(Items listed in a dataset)

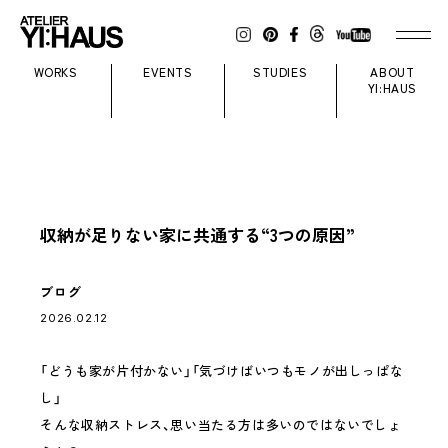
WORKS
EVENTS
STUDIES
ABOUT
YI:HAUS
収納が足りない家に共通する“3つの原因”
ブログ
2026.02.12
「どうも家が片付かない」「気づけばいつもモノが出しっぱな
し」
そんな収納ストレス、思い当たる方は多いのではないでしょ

* * *

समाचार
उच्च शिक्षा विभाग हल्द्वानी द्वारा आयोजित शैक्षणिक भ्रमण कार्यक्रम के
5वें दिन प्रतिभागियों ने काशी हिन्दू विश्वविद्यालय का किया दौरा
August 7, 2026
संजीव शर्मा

# Exercise requirements
Output only an exact transcription of the lines above from the one with "5वें दिन प्रतिभागियों" up to and including the one with "संजीव शर्मा".

# Solution for this task
5वें दिन प्रतिभागियों ने काशी हिन्दू विश्वविद्यालय का किया दौरा
August 7, 2026
संजीव शर्मा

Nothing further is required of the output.